Page:Duhem - Le Système du Monde, tome V.djvu/468

Le texte de cette page a été corrigé et est conforme au fac-similé.
462
LA CRUE DE L’ARISTOTÉLISME

« Les plus subtils d’entre les Péripatéticiens ont distingué entre les formes du Monde et les formes de la Matière ; ils ont nommé formes matérielles celles qui donnent l’existence à la Matière ; ils ont appelé formes du Monde celles qui ont avec l’Univers une relation universelle. Les formes universel les déroulent de l’intelligence en tant quelle est intelligence ; lorsqu’elles s’impriment dans l’âme, ces formes s’y impriment du côté par lequel elles découlent de la Forme même du Monde bien plutôt que du côté par lequel elles ont existence en la matière. »

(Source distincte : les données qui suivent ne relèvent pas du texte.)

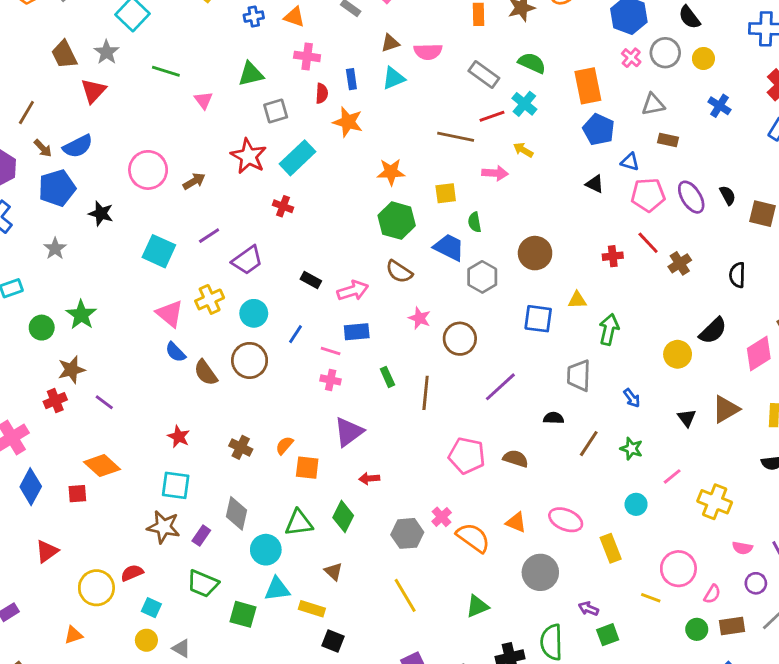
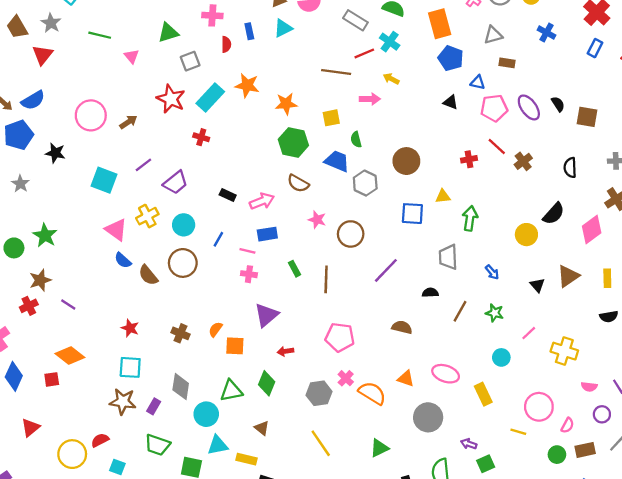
orange star: (348, 122) -> (247, 85), moved
pink pentagon: (467, 456) -> (340, 337), moved

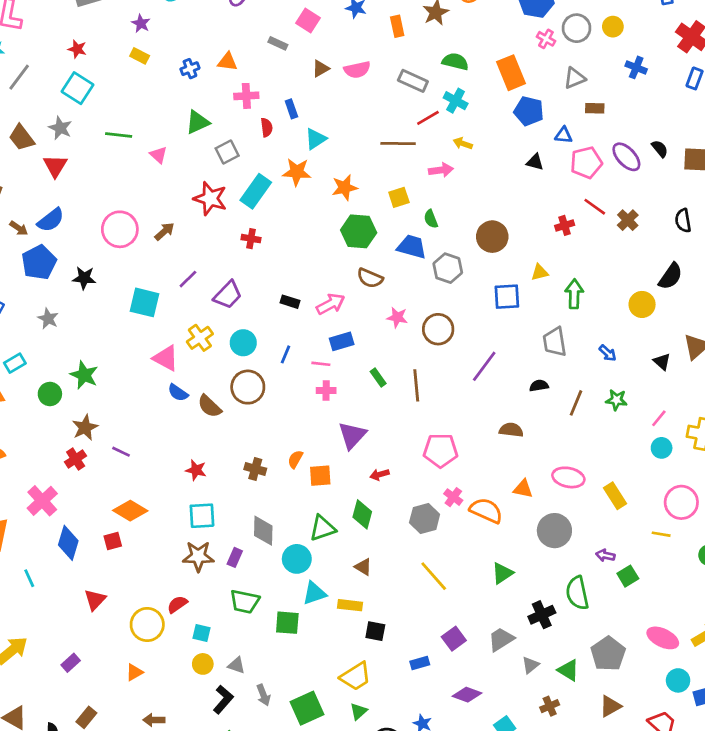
cyan triangle: (283, 28) -> (316, 139), moved
cyan circle: (501, 357) -> (662, 448), moved

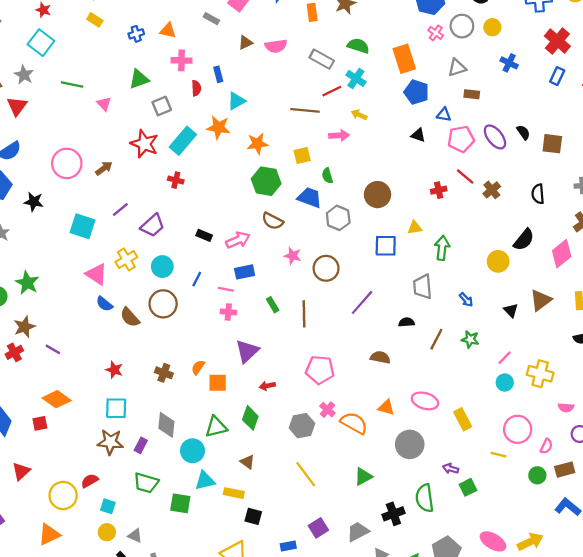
orange triangle: (134, 672) -> (49, 535), size x1.5

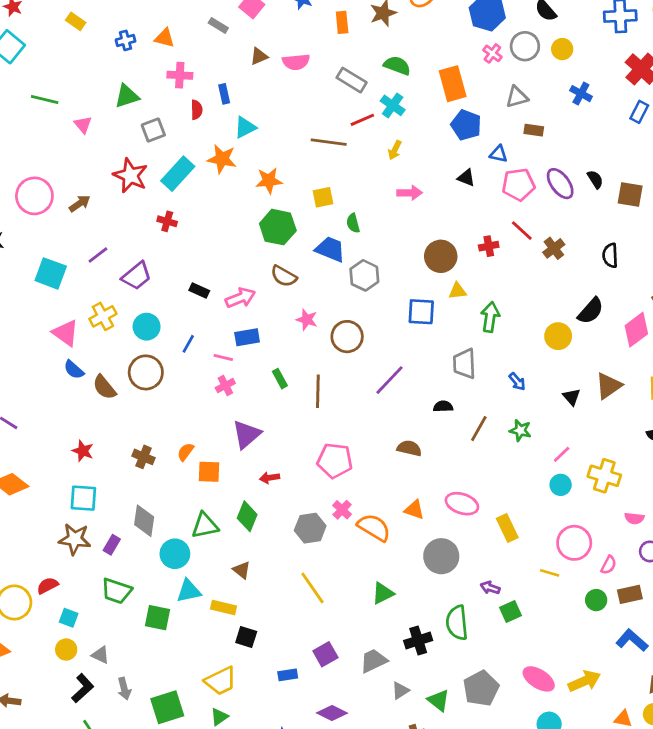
yellow arrow: (359, 115) -> (395, 150), turned -91
pink arrow: (339, 135) -> (410, 193), moved
brown circle: (377, 195) -> (441, 256), moved
pink cross: (228, 312) -> (225, 385), turned -35

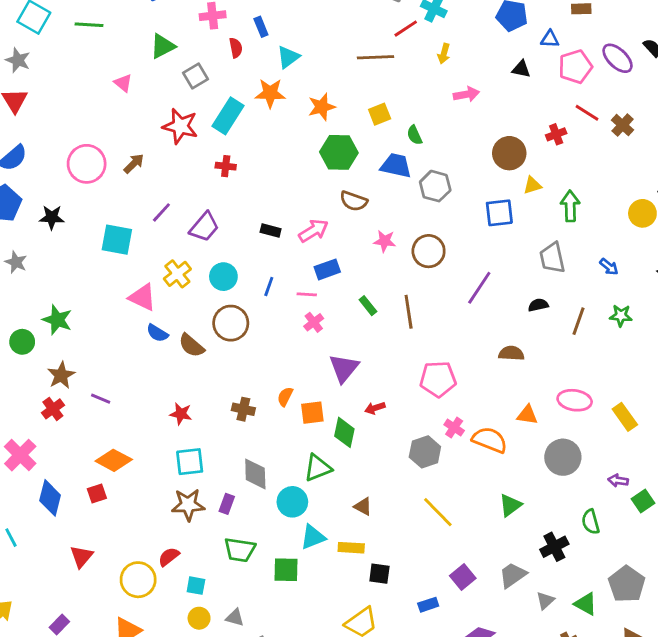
green line: (45, 99) -> (89, 25), moved
green diamond: (247, 516) -> (344, 432), moved
green semicircle: (457, 623) -> (591, 522), size x0.7

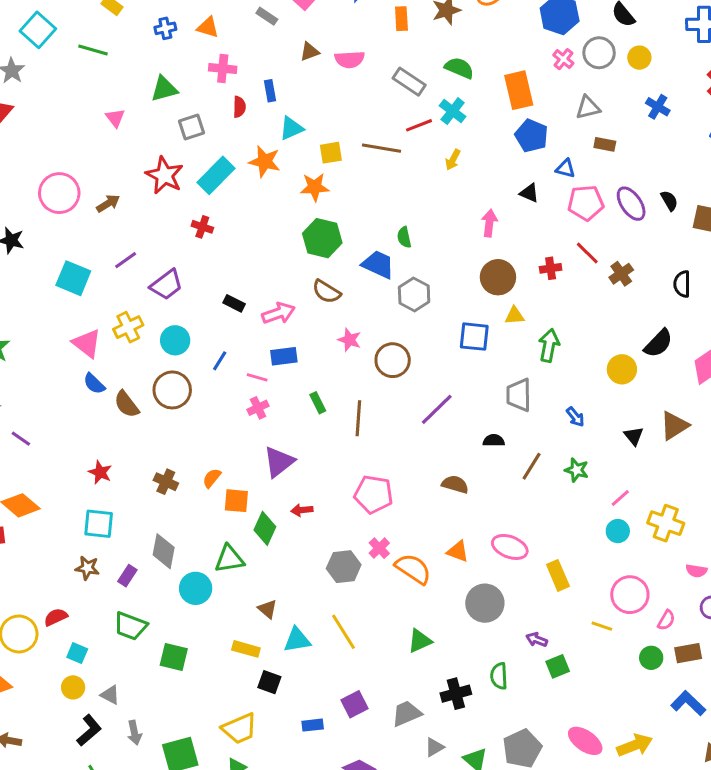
pink arrow: (466, 94) -> (489, 223), moved, turned -85
yellow square: (380, 114) -> (331, 153), moved
brown star: (188, 505) -> (87, 568), size x0.7
cyan triangle: (313, 537) -> (297, 640), moved

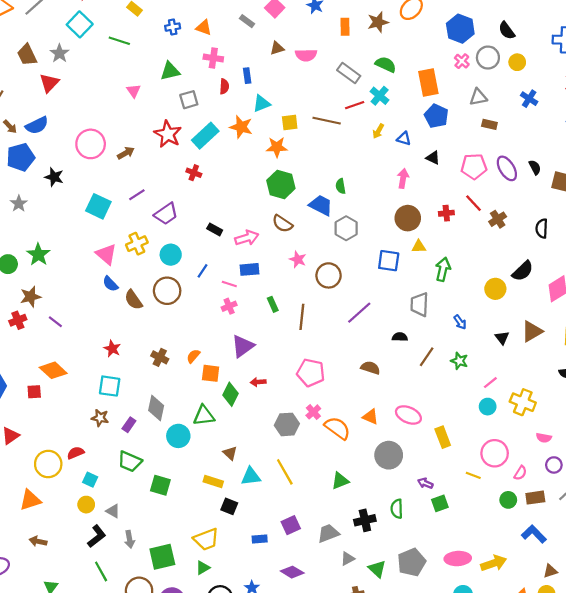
blue triangle: (566, 169) -> (404, 139), moved
pink ellipse: (585, 741) -> (458, 559), turned -40

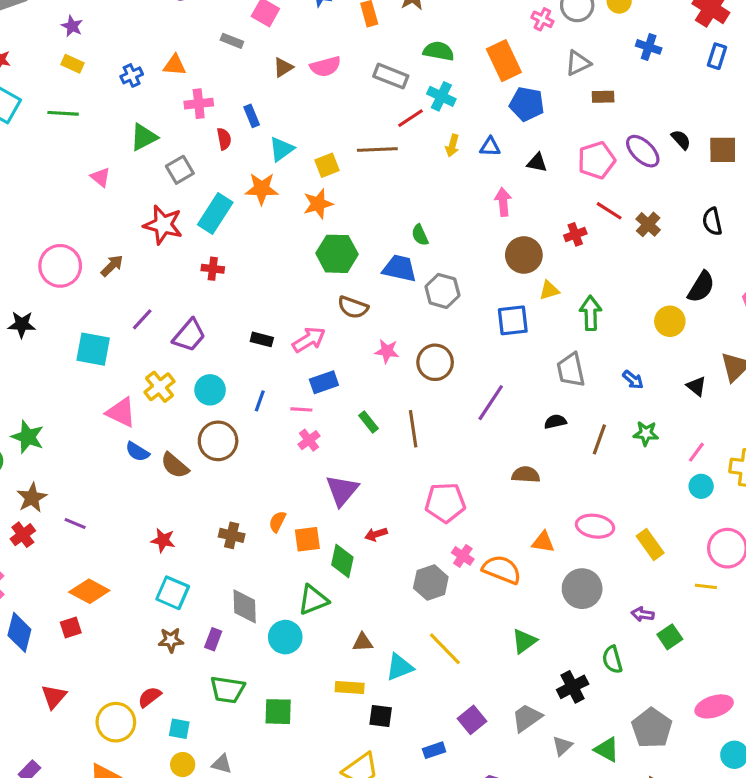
cyan square: (110, 386) -> (173, 593), turned 30
brown triangle: (230, 453) -> (363, 642), turned -32

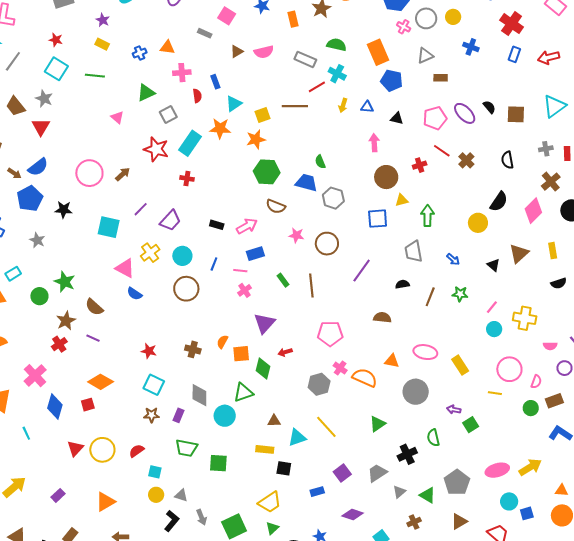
brown semicircle: (175, 465) -> (94, 307), moved
yellow circle: (116, 722) -> (102, 450), moved

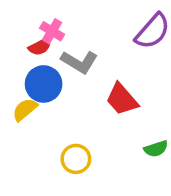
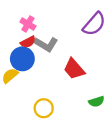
red semicircle: (40, 47) -> (28, 42), moved

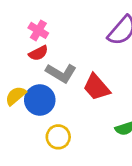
gray L-shape: (46, 44) -> (61, 73), moved
blue circle: (22, 59) -> (40, 100), moved

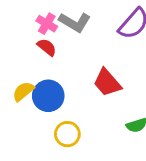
red semicircle: (38, 53) -> (47, 47), turned -114
gray L-shape: (61, 73) -> (75, 22), moved

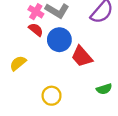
blue circle: (48, 96) -> (59, 40), moved

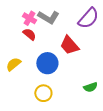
blue circle: (59, 40) -> (47, 63), moved
red trapezoid: (82, 56) -> (69, 45), moved

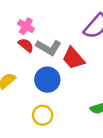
gray L-shape: (48, 17) -> (49, 48), moved

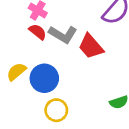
blue circle: (47, 80) -> (44, 78), moved

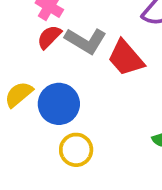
red semicircle: (38, 32) -> (49, 37), turned -84

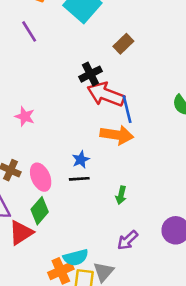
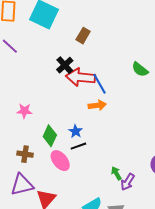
orange arrow: (117, 135) -> (97, 105), size x0.7
pink ellipse: (41, 177) -> (60, 161), moved
green arrow: (121, 195) -> (116, 173), moved, turned 152
green diamond: (40, 211) -> (50, 136), moved

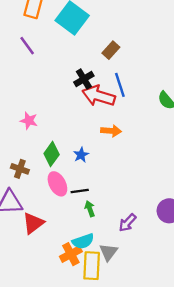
blue line: (100, 84) -> (120, 85), moved
black line: (78, 146) -> (80, 191), moved
green arrow: (116, 173) -> (90, 209), moved

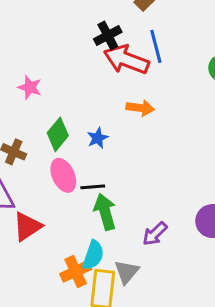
green arrow: (90, 209) -> (105, 212), size x1.6
cyan semicircle: (83, 241) -> (93, 255), turned -55

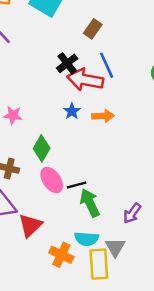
blue star: (98, 138) -> (72, 111), moved
cyan semicircle: (93, 255) -> (87, 239), turned 85
orange cross: (76, 271) -> (61, 255), moved, turned -30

Pour ceux qu’Albert nomme les Péripatéticiens, c’est-à-dire pour les philosophes de l’École d’Avicenne, cette Intelligence absolument séparée qui imprime en l’âme humaine des formes universelles, c’était la dernière des Intelligences célestes, celle à laquelle ils donnaient le dixième rang, celle qui constituait l’Intellectus agens commun à tous les hommes ; au dessous de cette Intelligence-là, ils ne plaçaient nullement une intelligence active particulière à chaque âme humaine. Albert, qui admet cette dernière opinion, ne veut pas, cependant, qu’on la croie de lui ; il tient à l’attribuer aux philosophes dont il prétend simplement exposer les doctrines : « Bien que les Philosophes[1] disent que ces Intelligences, qui sont les formes du Monde, rayonnent sur l’intellect de l’âme humaine, ils ne nient point, cependant, qu’il n’y ait, dans les diverses âmes, une intelligence active propre à l’universalité qui est en chacune de leurs intelligences. Sinon l’homme ne serait pas un petit monde parfait, non plus que l’image de la Forme du Monde ; et quiconque philosophe avec rectitude sait que ces conséquences sont absolument inacceptables (inconvenientissima). »

Dans l’Univers corporel, en effet, rien ne se fait ni ne se produit que par un premier agent qui est la lumière du Soleil ; mais la lumière du Soleil, à son tour, reçoit la lumière émanée de la première Intelligence, « et celle-ci ne produirait pas les formes corporelles si elle ne se composait avec le rayonnement de la lumière solaire. Ainsi en est-il en tout l’univers. Il doit donc, dans l’âme de l’homme, en être de même pour cette multitude et cette universalité d’êtres intellectuels qui se forment en elle-même et dans son intelligence. »

Selon cette comparaison, les formes intellectuelles multiples qui sont engendrées au sein d’une âme humaine, le sont par le concours de deux lumières, celle qui émane de l’intelligence

  1. Alberti Magni Op. laud., lib. II, cap. III.